> _DATASET RECORDS_

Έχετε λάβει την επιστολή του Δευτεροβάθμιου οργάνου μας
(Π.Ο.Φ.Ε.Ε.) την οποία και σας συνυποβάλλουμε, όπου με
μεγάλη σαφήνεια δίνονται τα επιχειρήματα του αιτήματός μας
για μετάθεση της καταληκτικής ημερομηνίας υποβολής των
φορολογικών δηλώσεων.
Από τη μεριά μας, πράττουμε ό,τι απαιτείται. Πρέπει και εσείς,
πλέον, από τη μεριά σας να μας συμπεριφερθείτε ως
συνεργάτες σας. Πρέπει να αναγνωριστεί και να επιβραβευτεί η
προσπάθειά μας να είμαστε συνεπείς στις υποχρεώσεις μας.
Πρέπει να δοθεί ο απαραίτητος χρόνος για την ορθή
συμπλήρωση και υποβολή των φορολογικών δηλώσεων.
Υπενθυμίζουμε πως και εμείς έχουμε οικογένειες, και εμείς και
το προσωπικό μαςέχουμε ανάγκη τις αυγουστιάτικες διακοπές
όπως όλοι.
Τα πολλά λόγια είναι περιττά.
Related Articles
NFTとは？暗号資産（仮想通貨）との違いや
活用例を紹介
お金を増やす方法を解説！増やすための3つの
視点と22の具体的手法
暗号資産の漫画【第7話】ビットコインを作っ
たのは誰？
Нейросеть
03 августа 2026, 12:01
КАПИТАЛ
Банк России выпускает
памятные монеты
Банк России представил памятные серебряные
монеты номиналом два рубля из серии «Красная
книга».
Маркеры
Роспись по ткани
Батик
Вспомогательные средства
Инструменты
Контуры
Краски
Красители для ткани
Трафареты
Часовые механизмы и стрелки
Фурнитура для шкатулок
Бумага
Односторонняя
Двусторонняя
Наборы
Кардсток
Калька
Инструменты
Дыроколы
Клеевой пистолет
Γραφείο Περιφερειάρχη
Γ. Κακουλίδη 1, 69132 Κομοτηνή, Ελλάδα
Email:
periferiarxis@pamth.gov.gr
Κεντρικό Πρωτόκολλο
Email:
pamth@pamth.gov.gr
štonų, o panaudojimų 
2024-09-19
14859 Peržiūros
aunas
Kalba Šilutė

> _EXERCISE DETAILS_
Looking at the listing above, which lines hold "монеты"? Copy every such line.

> _YOUR RESPONSE_
памятные монеты
монеты номиналом два рубля из серии «Красная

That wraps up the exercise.